Duplicate Content Finder FAQ
► An instructive example ...
The best way to describe the issues about Duplicate Content - and how this tool may be useful - must be by an example showing it all in one. The Wikipedia Bill Gates Biography has been copied many, many times to many webpages - and is misused to attract traffic and fake factuality.
Run the Duplicate Content Finder for the first 3 paragraphs of the Bill Gates biography
► Understanding the findings
SERP %
SERP % is the searchable (eg top-indexed) part of the duplicate content you are looking for. A high SERP % (>60%) indicates a very high duplicate content rate.Real DC %
Real DC% is the amount of actual duplicate content for the page being investigated. A percentage above 70% may be considered as an almost to total duplicate or plagiarism.Page Title / URL
Portion of the <title> tag and a clickable URL for the page in question.
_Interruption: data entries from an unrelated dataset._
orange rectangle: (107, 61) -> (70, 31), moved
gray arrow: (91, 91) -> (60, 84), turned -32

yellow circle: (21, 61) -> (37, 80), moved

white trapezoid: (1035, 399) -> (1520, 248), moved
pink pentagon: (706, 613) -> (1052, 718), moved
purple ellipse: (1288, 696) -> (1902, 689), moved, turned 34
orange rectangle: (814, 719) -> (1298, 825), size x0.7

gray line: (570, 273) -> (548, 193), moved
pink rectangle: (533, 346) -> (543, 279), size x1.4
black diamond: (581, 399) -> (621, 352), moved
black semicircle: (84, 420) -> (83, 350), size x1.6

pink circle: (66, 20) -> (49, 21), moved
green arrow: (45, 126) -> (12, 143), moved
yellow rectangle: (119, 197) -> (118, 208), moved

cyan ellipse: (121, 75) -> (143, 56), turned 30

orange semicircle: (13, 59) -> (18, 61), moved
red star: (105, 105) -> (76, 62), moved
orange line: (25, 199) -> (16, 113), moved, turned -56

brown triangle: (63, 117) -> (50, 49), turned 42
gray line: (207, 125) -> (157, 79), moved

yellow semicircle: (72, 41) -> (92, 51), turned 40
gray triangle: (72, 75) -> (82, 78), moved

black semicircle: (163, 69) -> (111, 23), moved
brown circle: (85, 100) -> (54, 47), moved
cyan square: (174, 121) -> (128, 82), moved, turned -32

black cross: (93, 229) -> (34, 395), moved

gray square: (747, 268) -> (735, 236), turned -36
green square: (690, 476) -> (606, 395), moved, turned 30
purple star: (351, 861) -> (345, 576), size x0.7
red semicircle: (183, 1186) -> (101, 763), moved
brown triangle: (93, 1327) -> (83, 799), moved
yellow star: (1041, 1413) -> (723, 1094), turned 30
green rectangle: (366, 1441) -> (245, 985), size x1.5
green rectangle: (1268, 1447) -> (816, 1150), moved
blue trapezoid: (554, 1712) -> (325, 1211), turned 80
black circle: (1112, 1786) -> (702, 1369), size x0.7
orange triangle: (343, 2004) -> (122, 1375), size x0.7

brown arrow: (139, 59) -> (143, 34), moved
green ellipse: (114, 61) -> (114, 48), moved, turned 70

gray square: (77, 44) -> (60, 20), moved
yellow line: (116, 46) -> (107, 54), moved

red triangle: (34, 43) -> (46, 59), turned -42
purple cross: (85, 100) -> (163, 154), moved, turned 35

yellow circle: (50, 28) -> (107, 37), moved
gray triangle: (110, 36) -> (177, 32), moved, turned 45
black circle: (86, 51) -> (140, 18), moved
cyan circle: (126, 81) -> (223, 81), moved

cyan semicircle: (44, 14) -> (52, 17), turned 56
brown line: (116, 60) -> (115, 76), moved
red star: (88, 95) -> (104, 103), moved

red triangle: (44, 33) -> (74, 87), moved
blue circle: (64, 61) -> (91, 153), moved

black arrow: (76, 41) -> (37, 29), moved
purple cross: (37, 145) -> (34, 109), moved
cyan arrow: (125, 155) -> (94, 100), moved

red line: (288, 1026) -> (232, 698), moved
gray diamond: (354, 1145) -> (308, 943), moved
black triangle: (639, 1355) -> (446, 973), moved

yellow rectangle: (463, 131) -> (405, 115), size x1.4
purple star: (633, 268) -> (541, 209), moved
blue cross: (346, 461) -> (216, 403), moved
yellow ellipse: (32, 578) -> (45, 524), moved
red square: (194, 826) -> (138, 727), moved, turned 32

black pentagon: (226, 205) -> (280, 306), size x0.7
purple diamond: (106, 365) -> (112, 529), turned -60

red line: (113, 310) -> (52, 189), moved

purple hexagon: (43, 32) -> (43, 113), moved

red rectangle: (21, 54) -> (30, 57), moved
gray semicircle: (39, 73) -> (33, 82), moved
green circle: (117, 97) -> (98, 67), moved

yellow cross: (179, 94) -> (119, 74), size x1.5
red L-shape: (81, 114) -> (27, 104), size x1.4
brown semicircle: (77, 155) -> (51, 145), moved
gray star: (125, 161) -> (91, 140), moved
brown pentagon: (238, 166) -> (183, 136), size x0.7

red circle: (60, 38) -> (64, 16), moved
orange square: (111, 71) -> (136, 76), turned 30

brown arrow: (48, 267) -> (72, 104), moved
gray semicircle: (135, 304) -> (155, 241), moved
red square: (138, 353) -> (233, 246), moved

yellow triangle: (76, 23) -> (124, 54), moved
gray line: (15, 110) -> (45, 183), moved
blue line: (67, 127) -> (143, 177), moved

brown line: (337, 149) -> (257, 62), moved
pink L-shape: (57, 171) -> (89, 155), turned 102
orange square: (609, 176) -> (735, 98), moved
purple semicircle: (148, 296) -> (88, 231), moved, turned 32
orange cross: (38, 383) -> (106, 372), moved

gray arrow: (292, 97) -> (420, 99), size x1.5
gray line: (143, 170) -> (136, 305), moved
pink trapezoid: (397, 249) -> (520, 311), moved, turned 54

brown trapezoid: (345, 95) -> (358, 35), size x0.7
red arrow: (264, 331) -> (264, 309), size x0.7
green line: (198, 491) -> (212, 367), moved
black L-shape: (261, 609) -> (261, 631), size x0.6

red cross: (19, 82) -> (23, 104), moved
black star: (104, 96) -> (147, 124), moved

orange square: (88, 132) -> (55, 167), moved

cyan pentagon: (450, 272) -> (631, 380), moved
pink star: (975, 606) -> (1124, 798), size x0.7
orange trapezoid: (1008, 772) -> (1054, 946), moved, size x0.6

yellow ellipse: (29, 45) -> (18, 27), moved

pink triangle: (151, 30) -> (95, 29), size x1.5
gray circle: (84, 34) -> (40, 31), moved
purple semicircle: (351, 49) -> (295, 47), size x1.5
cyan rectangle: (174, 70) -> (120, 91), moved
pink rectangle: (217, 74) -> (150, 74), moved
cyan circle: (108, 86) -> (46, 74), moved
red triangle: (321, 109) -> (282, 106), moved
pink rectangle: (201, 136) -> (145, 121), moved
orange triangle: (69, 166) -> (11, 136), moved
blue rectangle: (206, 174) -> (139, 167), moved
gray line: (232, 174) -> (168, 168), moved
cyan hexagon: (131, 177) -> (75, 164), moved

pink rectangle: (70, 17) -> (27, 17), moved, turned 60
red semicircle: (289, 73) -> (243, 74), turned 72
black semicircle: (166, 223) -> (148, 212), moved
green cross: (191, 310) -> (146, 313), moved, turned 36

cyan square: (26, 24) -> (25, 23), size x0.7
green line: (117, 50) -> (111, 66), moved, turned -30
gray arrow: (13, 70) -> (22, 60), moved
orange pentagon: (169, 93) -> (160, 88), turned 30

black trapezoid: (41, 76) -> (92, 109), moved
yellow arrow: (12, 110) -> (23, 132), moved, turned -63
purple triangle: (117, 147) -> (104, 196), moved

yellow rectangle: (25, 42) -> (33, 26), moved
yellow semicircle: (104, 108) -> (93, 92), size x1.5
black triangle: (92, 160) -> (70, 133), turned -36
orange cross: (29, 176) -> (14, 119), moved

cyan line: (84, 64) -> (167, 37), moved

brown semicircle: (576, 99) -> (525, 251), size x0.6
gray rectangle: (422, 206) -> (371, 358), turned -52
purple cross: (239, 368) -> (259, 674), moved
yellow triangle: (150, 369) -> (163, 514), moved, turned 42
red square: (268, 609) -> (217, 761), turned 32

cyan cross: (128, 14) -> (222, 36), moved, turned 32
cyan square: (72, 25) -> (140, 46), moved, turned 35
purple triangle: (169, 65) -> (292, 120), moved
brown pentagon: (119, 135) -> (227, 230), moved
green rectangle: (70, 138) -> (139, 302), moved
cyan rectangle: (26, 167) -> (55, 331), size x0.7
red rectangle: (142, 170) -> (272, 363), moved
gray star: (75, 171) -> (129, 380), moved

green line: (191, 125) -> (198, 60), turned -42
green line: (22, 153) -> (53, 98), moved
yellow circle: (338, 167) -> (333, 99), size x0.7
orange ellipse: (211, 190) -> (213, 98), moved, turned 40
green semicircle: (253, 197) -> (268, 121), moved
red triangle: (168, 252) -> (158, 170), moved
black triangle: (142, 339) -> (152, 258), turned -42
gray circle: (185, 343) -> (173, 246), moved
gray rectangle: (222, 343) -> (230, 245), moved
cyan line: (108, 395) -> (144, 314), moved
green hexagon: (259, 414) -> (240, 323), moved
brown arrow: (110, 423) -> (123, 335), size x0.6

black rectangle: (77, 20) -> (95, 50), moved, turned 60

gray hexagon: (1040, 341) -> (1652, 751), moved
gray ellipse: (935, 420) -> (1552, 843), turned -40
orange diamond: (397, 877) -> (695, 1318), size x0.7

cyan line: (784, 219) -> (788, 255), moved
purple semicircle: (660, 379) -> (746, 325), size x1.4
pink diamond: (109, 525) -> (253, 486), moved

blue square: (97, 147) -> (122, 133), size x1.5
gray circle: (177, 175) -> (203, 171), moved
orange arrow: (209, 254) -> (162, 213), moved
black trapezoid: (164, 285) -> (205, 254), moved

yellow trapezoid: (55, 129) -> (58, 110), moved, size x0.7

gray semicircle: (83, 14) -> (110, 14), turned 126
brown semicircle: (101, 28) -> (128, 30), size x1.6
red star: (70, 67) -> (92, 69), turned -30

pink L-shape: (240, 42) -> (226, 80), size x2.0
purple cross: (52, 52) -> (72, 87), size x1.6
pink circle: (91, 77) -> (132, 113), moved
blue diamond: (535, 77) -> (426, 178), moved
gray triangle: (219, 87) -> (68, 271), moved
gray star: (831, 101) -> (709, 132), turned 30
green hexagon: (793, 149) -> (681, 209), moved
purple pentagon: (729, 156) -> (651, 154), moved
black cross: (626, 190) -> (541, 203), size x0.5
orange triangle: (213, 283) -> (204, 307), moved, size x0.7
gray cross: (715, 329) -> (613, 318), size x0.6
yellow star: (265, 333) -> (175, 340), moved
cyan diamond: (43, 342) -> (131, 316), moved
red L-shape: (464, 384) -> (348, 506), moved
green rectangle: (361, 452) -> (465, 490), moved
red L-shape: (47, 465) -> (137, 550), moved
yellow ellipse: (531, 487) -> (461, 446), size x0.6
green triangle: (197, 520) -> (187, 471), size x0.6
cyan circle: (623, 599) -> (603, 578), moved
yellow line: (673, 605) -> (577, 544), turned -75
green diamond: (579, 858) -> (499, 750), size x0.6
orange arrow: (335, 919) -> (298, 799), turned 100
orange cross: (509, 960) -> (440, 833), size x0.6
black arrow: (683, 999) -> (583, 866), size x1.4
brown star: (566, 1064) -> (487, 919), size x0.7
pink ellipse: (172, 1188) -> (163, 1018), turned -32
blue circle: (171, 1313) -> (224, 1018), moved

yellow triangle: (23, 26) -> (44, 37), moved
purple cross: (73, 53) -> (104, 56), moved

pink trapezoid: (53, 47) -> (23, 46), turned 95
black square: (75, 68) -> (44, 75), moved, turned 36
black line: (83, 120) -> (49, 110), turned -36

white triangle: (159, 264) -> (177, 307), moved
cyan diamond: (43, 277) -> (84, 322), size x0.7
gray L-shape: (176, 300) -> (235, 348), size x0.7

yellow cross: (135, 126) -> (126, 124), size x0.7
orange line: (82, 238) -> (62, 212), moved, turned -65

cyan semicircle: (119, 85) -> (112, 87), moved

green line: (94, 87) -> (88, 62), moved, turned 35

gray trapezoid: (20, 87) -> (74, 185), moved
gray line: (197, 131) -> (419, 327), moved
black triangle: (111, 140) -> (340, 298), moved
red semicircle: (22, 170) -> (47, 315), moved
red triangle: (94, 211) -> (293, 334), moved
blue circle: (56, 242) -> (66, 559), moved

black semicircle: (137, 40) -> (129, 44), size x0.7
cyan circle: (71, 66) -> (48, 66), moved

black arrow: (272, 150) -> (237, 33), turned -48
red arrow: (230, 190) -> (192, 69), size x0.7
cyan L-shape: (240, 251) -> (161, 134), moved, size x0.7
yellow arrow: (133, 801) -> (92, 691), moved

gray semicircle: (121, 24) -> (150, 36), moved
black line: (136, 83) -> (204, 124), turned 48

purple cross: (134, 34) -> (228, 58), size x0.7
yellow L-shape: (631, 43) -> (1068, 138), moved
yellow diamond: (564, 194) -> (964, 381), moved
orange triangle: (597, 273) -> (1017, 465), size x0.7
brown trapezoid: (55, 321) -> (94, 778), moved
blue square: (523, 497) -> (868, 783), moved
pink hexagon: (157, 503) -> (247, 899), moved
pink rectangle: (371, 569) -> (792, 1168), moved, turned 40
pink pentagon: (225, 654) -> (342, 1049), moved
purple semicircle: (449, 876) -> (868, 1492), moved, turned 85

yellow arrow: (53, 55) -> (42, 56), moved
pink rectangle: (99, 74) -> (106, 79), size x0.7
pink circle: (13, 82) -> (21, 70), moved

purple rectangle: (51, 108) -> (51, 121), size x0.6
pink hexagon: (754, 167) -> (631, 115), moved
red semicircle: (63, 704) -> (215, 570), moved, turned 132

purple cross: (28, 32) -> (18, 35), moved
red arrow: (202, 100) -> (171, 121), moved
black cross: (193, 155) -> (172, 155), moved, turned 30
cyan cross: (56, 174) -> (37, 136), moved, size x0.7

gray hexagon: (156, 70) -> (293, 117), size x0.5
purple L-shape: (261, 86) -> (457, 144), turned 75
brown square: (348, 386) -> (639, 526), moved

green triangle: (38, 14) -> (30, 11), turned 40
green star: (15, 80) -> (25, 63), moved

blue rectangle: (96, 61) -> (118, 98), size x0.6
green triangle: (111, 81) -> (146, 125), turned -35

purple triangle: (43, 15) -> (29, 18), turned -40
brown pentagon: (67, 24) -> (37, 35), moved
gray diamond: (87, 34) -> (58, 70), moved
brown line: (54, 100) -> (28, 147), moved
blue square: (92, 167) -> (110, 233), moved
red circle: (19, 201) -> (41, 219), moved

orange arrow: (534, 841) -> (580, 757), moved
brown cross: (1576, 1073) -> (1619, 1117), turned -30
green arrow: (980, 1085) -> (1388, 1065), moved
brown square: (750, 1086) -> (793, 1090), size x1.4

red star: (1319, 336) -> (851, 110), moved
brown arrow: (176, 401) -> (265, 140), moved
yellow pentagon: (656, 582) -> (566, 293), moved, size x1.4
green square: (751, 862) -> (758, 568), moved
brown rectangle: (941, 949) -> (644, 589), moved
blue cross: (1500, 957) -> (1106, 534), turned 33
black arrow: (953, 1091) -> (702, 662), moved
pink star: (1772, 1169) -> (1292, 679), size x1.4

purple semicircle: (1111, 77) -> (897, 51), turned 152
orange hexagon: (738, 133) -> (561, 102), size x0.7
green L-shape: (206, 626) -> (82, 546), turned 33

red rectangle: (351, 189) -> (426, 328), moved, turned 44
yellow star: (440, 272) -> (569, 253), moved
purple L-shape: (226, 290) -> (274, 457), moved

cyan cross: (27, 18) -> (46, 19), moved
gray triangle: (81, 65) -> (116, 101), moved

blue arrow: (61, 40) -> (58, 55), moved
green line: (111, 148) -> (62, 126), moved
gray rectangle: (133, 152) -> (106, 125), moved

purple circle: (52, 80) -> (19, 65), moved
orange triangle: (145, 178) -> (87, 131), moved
► High SERP but low Real DC - why?
This is typically the case for portals, news sites and similar. A page has been indexed in searchengines by phrases matching the content being searched for, but is now updated with other content. In more seldom cases the server holding the targeted URL is blocking for robotic pageload. An example is Facebook.com, which is very unhappy by any kind of "unusual" sniffing. In those cases, and if you have a high SERP, you can be completely sure that the page contains duplicate content.
► 100% duplicate content, but Real DC is below 100% - why?
Both the source (your input) and the content of duplicate content candidates are processed trough multiple filters. This is nessecary to make a real content comparison possible. "This is a test", "this,is a test", "THIS.is.A.test" seems different, but for a searchengine or in a duplicate content context they are pretty much alike.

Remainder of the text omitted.